Required action: Transcribe each line of the material exactly as it stands.

Records:

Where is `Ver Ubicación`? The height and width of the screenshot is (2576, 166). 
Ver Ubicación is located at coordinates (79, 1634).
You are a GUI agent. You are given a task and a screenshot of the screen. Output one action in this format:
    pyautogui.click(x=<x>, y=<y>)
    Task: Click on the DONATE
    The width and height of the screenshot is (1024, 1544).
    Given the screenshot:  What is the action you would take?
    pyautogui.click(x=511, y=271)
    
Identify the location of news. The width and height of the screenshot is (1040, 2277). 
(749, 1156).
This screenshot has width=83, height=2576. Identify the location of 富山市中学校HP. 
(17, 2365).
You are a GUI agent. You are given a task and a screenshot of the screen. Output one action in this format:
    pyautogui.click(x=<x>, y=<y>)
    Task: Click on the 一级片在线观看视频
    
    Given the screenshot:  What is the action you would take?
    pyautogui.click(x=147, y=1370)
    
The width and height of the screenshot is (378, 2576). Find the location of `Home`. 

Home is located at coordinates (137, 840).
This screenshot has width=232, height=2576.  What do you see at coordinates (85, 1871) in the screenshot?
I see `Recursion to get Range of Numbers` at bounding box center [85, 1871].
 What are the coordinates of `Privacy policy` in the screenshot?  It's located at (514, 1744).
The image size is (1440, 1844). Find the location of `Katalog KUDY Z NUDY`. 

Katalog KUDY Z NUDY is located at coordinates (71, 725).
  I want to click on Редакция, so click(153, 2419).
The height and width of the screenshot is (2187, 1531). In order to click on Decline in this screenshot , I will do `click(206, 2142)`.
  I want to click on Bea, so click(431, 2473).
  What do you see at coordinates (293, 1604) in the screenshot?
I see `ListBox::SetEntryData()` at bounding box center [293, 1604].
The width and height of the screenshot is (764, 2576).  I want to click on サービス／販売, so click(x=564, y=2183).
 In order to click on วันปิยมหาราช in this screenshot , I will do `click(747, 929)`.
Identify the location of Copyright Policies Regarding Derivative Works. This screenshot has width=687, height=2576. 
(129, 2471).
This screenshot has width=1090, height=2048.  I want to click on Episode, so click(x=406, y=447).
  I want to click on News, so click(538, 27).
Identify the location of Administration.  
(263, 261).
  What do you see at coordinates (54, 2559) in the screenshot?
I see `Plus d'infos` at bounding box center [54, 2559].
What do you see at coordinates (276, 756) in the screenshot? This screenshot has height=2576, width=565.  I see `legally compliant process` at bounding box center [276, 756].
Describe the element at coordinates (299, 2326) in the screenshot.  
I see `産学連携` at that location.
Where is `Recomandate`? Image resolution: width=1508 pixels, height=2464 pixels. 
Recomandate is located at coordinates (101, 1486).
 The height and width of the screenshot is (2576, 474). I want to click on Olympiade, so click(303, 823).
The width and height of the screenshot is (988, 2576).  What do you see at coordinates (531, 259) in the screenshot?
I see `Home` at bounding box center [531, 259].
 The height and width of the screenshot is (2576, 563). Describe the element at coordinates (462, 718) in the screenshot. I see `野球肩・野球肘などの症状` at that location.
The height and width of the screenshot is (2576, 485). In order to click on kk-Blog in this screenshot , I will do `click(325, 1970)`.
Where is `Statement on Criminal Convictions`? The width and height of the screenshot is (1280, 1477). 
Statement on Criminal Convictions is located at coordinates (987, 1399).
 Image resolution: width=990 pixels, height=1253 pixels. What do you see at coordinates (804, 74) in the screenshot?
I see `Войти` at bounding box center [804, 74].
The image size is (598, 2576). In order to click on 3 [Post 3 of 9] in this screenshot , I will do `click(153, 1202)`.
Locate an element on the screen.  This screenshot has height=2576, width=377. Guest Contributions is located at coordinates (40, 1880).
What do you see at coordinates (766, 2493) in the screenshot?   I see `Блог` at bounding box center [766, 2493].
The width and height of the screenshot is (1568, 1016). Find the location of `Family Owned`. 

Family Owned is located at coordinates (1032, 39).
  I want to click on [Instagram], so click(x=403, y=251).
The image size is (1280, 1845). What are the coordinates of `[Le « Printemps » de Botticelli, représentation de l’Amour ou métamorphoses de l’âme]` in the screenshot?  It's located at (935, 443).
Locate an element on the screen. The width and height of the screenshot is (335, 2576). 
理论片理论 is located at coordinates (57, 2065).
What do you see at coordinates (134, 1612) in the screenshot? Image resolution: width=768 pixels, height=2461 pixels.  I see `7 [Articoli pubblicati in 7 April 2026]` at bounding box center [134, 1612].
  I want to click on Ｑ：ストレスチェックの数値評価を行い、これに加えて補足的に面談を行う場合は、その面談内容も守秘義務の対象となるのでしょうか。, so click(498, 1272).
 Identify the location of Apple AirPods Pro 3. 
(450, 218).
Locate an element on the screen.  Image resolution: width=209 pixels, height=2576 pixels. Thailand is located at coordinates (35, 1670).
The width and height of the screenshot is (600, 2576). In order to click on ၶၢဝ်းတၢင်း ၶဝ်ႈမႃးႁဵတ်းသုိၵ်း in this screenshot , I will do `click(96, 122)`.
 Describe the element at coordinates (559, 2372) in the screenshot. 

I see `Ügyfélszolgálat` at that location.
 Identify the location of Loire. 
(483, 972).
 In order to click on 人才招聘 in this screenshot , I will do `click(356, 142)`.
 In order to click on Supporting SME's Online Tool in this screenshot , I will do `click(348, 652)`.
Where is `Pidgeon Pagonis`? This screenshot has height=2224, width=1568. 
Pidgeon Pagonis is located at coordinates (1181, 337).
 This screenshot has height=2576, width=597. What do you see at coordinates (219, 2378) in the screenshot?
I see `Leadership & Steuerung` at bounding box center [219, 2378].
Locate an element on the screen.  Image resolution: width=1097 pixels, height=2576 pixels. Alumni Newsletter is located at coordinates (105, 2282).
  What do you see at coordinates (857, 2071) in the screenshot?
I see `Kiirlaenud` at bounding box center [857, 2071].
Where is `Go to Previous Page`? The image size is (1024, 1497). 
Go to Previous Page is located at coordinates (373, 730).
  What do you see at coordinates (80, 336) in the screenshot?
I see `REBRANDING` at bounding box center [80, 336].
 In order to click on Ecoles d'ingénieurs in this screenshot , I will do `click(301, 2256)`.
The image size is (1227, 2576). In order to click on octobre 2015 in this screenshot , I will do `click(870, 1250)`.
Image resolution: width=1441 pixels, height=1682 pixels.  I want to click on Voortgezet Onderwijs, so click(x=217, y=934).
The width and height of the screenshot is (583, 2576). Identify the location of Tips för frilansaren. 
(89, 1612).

Output of the task:
Where is `Ver Ubicación`? The height and width of the screenshot is (2576, 166). 
Ver Ubicación is located at coordinates (79, 1634).
You are a GUI agent. You are given a task and a screenshot of the screen. Output one action in this format:
    pyautogui.click(x=<x>, y=<y>)
    Task: Click on the DONATE
    The width and height of the screenshot is (1024, 1544).
    Given the screenshot:  What is the action you would take?
    pyautogui.click(x=511, y=271)
    
Identify the location of news. The width and height of the screenshot is (1040, 2277). 
(749, 1156).
This screenshot has width=83, height=2576. Identify the location of 富山市中学校HP. 
(17, 2365).
You are a GUI agent. You are given a task and a screenshot of the screen. Output one action in this format:
    pyautogui.click(x=<x>, y=<y>)
    Task: Click on the 一级片在线观看视频
    
    Given the screenshot:  What is the action you would take?
    pyautogui.click(x=147, y=1370)
    
The width and height of the screenshot is (378, 2576). Find the location of `Home`. 

Home is located at coordinates (137, 840).
This screenshot has width=232, height=2576.  What do you see at coordinates (85, 1871) in the screenshot?
I see `Recursion to get Range of Numbers` at bounding box center [85, 1871].
 What are the coordinates of `Privacy policy` in the screenshot?  It's located at (514, 1744).
The image size is (1440, 1844). Find the location of `Katalog KUDY Z NUDY`. 

Katalog KUDY Z NUDY is located at coordinates (71, 725).
  I want to click on Редакция, so click(153, 2419).
The height and width of the screenshot is (2187, 1531). In order to click on Decline in this screenshot , I will do `click(206, 2142)`.
  I want to click on Bea, so click(431, 2473).
  What do you see at coordinates (293, 1604) in the screenshot?
I see `ListBox::SetEntryData()` at bounding box center [293, 1604].
The width and height of the screenshot is (764, 2576).  I want to click on サービス／販売, so click(x=564, y=2183).
 In order to click on วันปิยมหาราช in this screenshot , I will do `click(747, 929)`.
Identify the location of Copyright Policies Regarding Derivative Works. This screenshot has width=687, height=2576. 
(129, 2471).
This screenshot has width=1090, height=2048.  I want to click on Episode, so click(x=406, y=447).
  I want to click on News, so click(538, 27).
Identify the location of Administration.  
(263, 261).
  What do you see at coordinates (54, 2559) in the screenshot?
I see `Plus d'infos` at bounding box center [54, 2559].
What do you see at coordinates (276, 756) in the screenshot? This screenshot has height=2576, width=565.  I see `legally compliant process` at bounding box center [276, 756].
Describe the element at coordinates (299, 2326) in the screenshot.  
I see `産学連携` at that location.
Where is `Recomandate`? Image resolution: width=1508 pixels, height=2464 pixels. 
Recomandate is located at coordinates (101, 1486).
 The height and width of the screenshot is (2576, 474). I want to click on Olympiade, so click(303, 823).
The width and height of the screenshot is (988, 2576).  What do you see at coordinates (531, 259) in the screenshot?
I see `Home` at bounding box center [531, 259].
 The height and width of the screenshot is (2576, 563). Describe the element at coordinates (462, 718) in the screenshot. I see `野球肩・野球肘などの症状` at that location.
The height and width of the screenshot is (2576, 485). In order to click on kk-Blog in this screenshot , I will do `click(325, 1970)`.
Where is `Statement on Criminal Convictions`? The width and height of the screenshot is (1280, 1477). 
Statement on Criminal Convictions is located at coordinates (987, 1399).
 Image resolution: width=990 pixels, height=1253 pixels. What do you see at coordinates (804, 74) in the screenshot?
I see `Войти` at bounding box center [804, 74].
The image size is (598, 2576). In order to click on 3 [Post 3 of 9] in this screenshot , I will do `click(153, 1202)`.
Locate an element on the screen.  This screenshot has height=2576, width=377. Guest Contributions is located at coordinates (40, 1880).
What do you see at coordinates (766, 2493) in the screenshot?   I see `Блог` at bounding box center [766, 2493].
The width and height of the screenshot is (1568, 1016). Find the location of `Family Owned`. 

Family Owned is located at coordinates (1032, 39).
  I want to click on [Instagram], so click(x=403, y=251).
The image size is (1280, 1845). What are the coordinates of `[Le « Printemps » de Botticelli, représentation de l’Amour ou métamorphoses de l’âme]` in the screenshot?  It's located at (935, 443).
Locate an element on the screen. The width and height of the screenshot is (335, 2576). 
理论片理论 is located at coordinates (57, 2065).
What do you see at coordinates (134, 1612) in the screenshot? Image resolution: width=768 pixels, height=2461 pixels.  I see `7 [Articoli pubblicati in 7 April 2026]` at bounding box center [134, 1612].
  I want to click on Ｑ：ストレスチェックの数値評価を行い、これに加えて補足的に面談を行う場合は、その面談内容も守秘義務の対象となるのでしょうか。, so click(498, 1272).
 Identify the location of Apple AirPods Pro 3. 
(450, 218).
Locate an element on the screen.  Image resolution: width=209 pixels, height=2576 pixels. Thailand is located at coordinates (35, 1670).
The width and height of the screenshot is (600, 2576). In order to click on ၶၢဝ်းတၢင်း ၶဝ်ႈမႃးႁဵတ်းသုိၵ်း in this screenshot , I will do `click(96, 122)`.
 Describe the element at coordinates (559, 2372) in the screenshot. 

I see `Ügyfélszolgálat` at that location.
 Identify the location of Loire. 
(483, 972).
 In order to click on 人才招聘 in this screenshot , I will do `click(356, 142)`.
 In order to click on Supporting SME's Online Tool in this screenshot , I will do `click(348, 652)`.
Where is `Pidgeon Pagonis`? This screenshot has height=2224, width=1568. 
Pidgeon Pagonis is located at coordinates (1181, 337).
 This screenshot has height=2576, width=597. What do you see at coordinates (219, 2378) in the screenshot?
I see `Leadership & Steuerung` at bounding box center [219, 2378].
Locate an element on the screen.  Image resolution: width=1097 pixels, height=2576 pixels. Alumni Newsletter is located at coordinates (105, 2282).
  What do you see at coordinates (857, 2071) in the screenshot?
I see `Kiirlaenud` at bounding box center [857, 2071].
Where is `Go to Previous Page`? The image size is (1024, 1497). 
Go to Previous Page is located at coordinates (373, 730).
  What do you see at coordinates (80, 336) in the screenshot?
I see `REBRANDING` at bounding box center [80, 336].
 In order to click on Ecoles d'ingénieurs in this screenshot , I will do `click(301, 2256)`.
The image size is (1227, 2576). In order to click on octobre 2015 in this screenshot , I will do `click(870, 1250)`.
Image resolution: width=1441 pixels, height=1682 pixels.  I want to click on Voortgezet Onderwijs, so click(x=217, y=934).
The width and height of the screenshot is (583, 2576). Identify the location of Tips för frilansaren. 
(89, 1612).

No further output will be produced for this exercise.